Esta telerrealidad nos está pasando la cuenta y ya causa la "fatiga de Zoom", exigimos los sentidos de la vista y el oído ante la pérdida del lenguaje no verbal, y las respiraciones, gestos, pausas o miradas cómplices han sido anuladas. "Las interacciones virtuales pueden ser duras para el cerebro", sentencia National Geographic. Y es que el cuerpo disociado frente a un otro, limitado a una caja, afecta nuestra capacidad para negociar el movimiento a través del espacio físico por el exceso de pantalla.

Para algunos, este bien puede ser el preludio de un mundo cyborg, con humanos post orgánicos que prescindan de su propia naturaleza con un fin evolutivo. Las ventajas son también evidentes, y el teletrabajo así lo demuestra para los privilegiados; no hay que "arreglarse" para una reunión o clase, puedes estar acostado, en pantuflas y con tu perro mientras produces.

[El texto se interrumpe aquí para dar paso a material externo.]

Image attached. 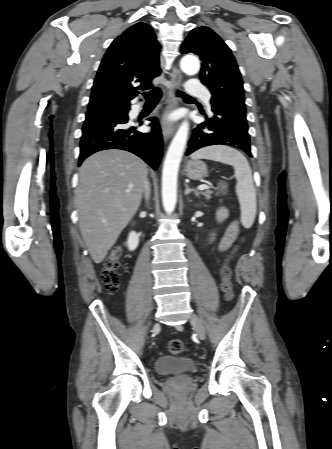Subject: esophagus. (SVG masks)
<instances>
[{
    "instance_id": "obj_1",
    "label": "esophagus",
    "mask_w": 332,
    "mask_h": 449,
    "mask_svg": "<svg viewBox=\"0 0 332 449\" xmlns=\"http://www.w3.org/2000/svg\"><path fill=\"white\" fill-rule=\"evenodd\" d=\"M182 73L177 69L173 68L171 74V83L173 88H177L180 86L182 82ZM169 103L164 112L161 128L164 139L167 140L176 130L177 124L168 120V114L179 104V99L175 96L174 91H170L168 94Z\"/></svg>"
}]
</instances>
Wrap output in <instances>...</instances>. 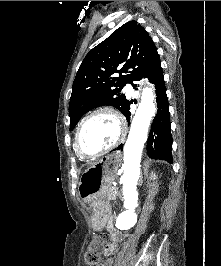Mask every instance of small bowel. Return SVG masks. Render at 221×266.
<instances>
[{
	"mask_svg": "<svg viewBox=\"0 0 221 266\" xmlns=\"http://www.w3.org/2000/svg\"><path fill=\"white\" fill-rule=\"evenodd\" d=\"M109 229L112 231V237H113V243L109 244L106 247L105 253L107 255H111L114 250H115V246L119 243H121L126 237L127 235L122 234L121 232H119L113 224L109 225ZM112 264V259H108L105 263L100 264V266H111Z\"/></svg>",
	"mask_w": 221,
	"mask_h": 266,
	"instance_id": "c3829d8e",
	"label": "small bowel"
}]
</instances>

Para otros, el riesgo de racionalizar nuestras interacciones con la dificultad de leer, y más aún, de sentir al otro, acrecientan la nostalgia del cuerpo y del rito social.

"Es cierto, puedes estar hablando de Sylvia Plath con un guatero. Pero nunca quise entrar a una videollamada en pijama o desnuda porque nunca quise ausentarme de mi cuerpo. ¿Para qué ducharse antes de un Zoom, para qué lavarse los dientes? Para existir", escribe María José Viera-Gallo.

Existir. A tal reflexión y disyuntiva ha llegado el narciso posmoderno. Existimos con y para un otro, y el botón rojo de abandonar la reunión, sólo profundiza la ilusión de interacción con los otros mosaicos. El yo ha sido fragmentado, y en esa fractura, se ha convencido de que es indispensable "ver" al otro para unir las piezas de lo que era su propia identidad.

Narciso lucha por no ahogarse y que su imagen no se diluya. Finge sus antiguos ritos y llena algunas copas frente al computador, conjugando un verbo como algo coloquial para la nueva simulación en la vida virtual, "voy a zoomear" o "iré a un zoompleaños"; cada conexión es un impulso, a veces certero, a veces desesperado, por no hundirse en el espejo tramposo de la pantalla.

Mientras, otros disfrutan de una simple llamada telefónica. Despertar la imaginación, perder la mirada en un objeto, escuchar los suspiros del interlocutor, sus inflexiones de voz. Siempre está la opción de desactivar la cámara.